Romanların içindeki didaktik ahlakı kabul ettiğimizde bile doğru eserin, doğru yol göstereceği gibi bir çıkarım yapmak çok saçma olur. “Roman oku ve iyi bir insan ol” tutmayacak bir formül olduğu gibi, anlamsızdır da. Ayrıca çok kitap okuyan insanlar hakkında yerleşmiş önyargılar (kültürlü, dolayısıyla iyi insan) olsa da, roman okumayanlardan daha iyi insan olduklarını söylemek tamamen yanlış bir mantığa dayanır.
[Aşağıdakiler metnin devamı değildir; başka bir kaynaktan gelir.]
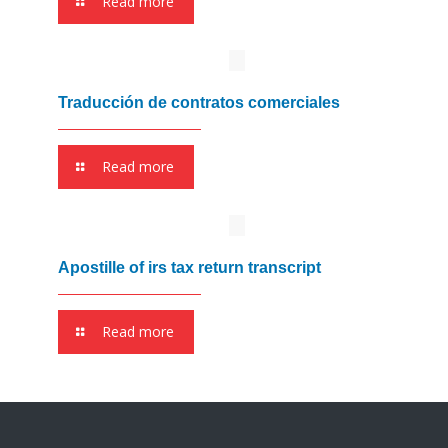
Read more
Traducción de contratos comerciales
Read more
Apostille of irs tax return transcript
Read more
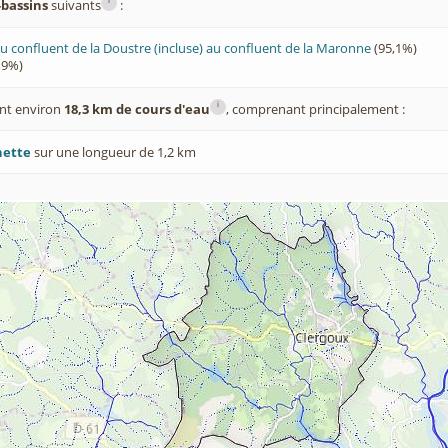
i
-bassins
suivants
:
 confluent de la Doustre (incluse) au confluent de la Maronne
(95,1%)
,9%)
i
nt environ
18,3 km de cours d'eau
, comprenant principalement :
nette
sur une longueur de 1,2 km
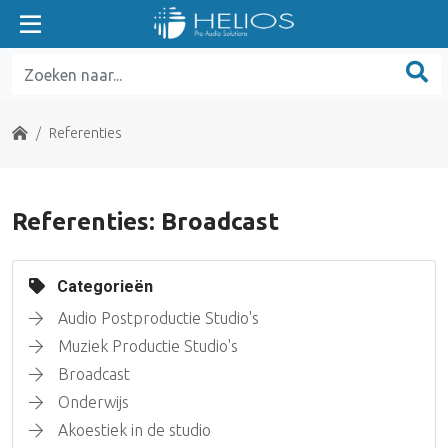
Home
Referenties
Referenties: Broadcast
Categorieën
Audio Postproductie Studio's
Muziek Productie Studio's
Broadcast
Onderwijs
Akoestiek in de studio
Bunları söyledikten sonra yazının başında anlattığım olaya tekrar dönersek, “Sefiller”i okumak kuşkusuz bir insanı iyi yapmaz ama belli bir durumla karşılaştığında doğru olanı yapması için insana cesaret verebilir. Kişinin romandan (hatta sanattan) ahlaklı olmayı öğrendiğini söylemek abartılı gelse de, bazı davranışların olumlu yönde sanattan etkilendiğini ret etmek çok zor.
Doğru Davranma
Peki, nedir “Doğru Davranış” dediğimiz şey? Her toplumda kalıplaşmış gelenekler vardır, bunların doğruluklarının düşünülmeden ve tartışılmadan kabul edildiğini görürüz. Toplumsal yaşamı, katılaşan ahlakı, değişmez görünen gelenekleri değiştiren düşünür ve bilim adamlarının hemen yanında sanatçılar vardır. Bu sınırların esnetilmesine ben “ihlal etme” deyimini kullanmak istiyorum.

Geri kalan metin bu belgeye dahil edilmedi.